Many other diseases and illnesses can cause bad breath, including:
- Seasonal allergies
- Respiratory tract infections such as pneumonia or bronchitis
- Long-term (chronic) sinus infections
- Postnasal drip
- Chronic acid reflux
- Gastrointestinal issues
- Chronic lung infection
- Liver or kidney problems
What Can I Do to Prevent Bad Breath?
There are some quick and easy ways to banish bad breath. Just remember, the odor from what you eat can stick around until the food works its way completely out of your system — up to 3 days later!
Bad breath can be reduced or prevented if you:
- Practice good oral hygiene. Brush twice a day with fluoride toothpaste to remove food debris and plaque. Brush teeth after you eat (keep a toothbrush at work or school to brush after lunch). Don’t forget to brush the tongue too, or use a tongue scraper. Bacteria on your tongue can contribute to bad breath. If you can’t brush after a meal, give your mouth a good rinse with water to at least loosen up and free those trapped bits.Replace your toothbrush every 2 to 3 months or after an illness. Use floss or an interdental cleaner to remove food particles and plaque between teeth once a day. Rinse with an antibacterial mouthwash twice a day. Antiseptic mouthwash can help kill bacteria that cause bad breath and plaque that can lead to gingivitis, an early, mild form of gum disease. Adding a fluoride rinse to your daily routine can help prevent tooth decay. Dentures should be removed at night and cleaned thoroughly before being placed in your mouth the next morning. Clean braces and retainers as directed by your dentist.

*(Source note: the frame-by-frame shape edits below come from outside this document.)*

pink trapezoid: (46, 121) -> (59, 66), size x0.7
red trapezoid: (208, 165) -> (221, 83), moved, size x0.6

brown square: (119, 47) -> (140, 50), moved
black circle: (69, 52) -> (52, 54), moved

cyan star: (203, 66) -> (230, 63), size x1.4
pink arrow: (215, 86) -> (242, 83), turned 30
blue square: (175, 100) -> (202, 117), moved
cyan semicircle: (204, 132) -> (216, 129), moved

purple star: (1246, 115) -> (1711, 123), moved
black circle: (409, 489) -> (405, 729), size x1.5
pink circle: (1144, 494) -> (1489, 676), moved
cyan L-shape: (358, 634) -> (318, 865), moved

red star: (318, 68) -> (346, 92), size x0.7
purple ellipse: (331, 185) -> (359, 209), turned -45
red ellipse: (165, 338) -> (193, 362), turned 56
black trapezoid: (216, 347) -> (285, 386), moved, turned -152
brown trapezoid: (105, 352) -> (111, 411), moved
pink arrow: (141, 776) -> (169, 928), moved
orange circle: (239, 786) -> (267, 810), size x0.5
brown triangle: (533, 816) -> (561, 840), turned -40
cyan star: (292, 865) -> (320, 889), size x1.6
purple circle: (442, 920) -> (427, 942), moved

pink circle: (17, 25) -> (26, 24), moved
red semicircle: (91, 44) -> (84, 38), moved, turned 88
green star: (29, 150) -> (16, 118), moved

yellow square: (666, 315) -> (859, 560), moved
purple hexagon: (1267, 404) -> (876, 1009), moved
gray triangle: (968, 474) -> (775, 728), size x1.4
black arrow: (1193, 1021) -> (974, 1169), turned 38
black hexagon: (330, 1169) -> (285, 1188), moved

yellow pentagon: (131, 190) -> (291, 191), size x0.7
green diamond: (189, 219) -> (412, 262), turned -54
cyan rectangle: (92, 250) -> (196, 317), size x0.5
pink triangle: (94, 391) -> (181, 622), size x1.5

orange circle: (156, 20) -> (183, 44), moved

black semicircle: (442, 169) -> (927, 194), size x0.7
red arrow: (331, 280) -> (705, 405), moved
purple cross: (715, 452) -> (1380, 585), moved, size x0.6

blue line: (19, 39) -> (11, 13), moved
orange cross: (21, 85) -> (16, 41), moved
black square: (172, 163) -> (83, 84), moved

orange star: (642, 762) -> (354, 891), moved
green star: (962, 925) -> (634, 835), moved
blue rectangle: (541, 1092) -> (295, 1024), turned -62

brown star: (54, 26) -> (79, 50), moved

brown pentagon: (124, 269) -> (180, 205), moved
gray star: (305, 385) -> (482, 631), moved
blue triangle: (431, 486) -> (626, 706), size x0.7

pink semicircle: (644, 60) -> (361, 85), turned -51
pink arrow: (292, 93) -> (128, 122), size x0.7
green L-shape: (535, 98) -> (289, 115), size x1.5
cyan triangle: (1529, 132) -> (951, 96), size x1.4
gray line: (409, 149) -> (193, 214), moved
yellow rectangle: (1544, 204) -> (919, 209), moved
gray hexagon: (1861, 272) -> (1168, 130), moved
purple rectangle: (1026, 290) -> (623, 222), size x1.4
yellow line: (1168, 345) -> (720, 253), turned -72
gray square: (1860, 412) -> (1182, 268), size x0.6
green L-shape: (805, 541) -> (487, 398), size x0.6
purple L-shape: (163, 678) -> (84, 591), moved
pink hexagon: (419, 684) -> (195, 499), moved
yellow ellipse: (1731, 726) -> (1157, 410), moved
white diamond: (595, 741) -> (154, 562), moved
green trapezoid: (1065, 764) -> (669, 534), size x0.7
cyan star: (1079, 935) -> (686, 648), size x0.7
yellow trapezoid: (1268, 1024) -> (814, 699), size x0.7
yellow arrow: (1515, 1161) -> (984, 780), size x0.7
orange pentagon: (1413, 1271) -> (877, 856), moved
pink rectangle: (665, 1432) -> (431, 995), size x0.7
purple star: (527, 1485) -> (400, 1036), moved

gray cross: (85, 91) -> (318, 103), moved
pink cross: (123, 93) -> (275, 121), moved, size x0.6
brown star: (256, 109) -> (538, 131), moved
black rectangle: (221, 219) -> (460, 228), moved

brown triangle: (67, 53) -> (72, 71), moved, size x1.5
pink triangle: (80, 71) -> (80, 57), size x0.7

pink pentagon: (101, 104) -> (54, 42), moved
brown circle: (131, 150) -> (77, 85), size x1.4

- See your dentist regularly — at least twice a year. They will do an oral exam and professional teeth cleaning and will be able to find and treat periodontal disease, dry mouth, or other problems that may be the cause of bad breath.
- Stop smoking and chewing tobacco-based products. Ask your dentist for tips on kicking the habit.
- Drink lots of water. This will keep your mouth moist. Chewing sugarless gum or sucking on sugarless candy also stimulates the production of saliva, which helps wash away food particles and bacteria. Gums and mints containing xylitol are best.
- Eat more fruits and vegetables and less meat. Apples, carrots, celery, and other hard fruits and vegetables help clear odor-causing plaque and food particles from your mouth.
- Keep a log of the foods you eat. If you think they may be causing bad breath, bring the log to your dentist to review. Similarly, make a list of the medications you take. Some drugs may play a role in creating mouth odors.
Who Treats Bad Breath?
In most cases, your dentist can treat the cause of bad breath.
If your dentist determines that your mouth is healthy and the odor is not of oral origin, you may be referred to your family doctor or to a specialist to determine the odor source and treatment plan. You can go over a list of your medications with them to see if any of them could be contributing to the problem. Work with them to keep diabetes, allergies, and other conditions under control.
If the odor is due to gum disease, for example, your dentist can either treat the disease or refer you to a periodontist, a dentist who specializes in treating gum conditions.
What Products Can I Use to Eliminate Bad Breath?
An antiseptic mouthwash can help eliminate bacteria that cause bad breath. For dry mouth, your dentist might recommend artificial saliva. Ask your dentist about which product is best for you.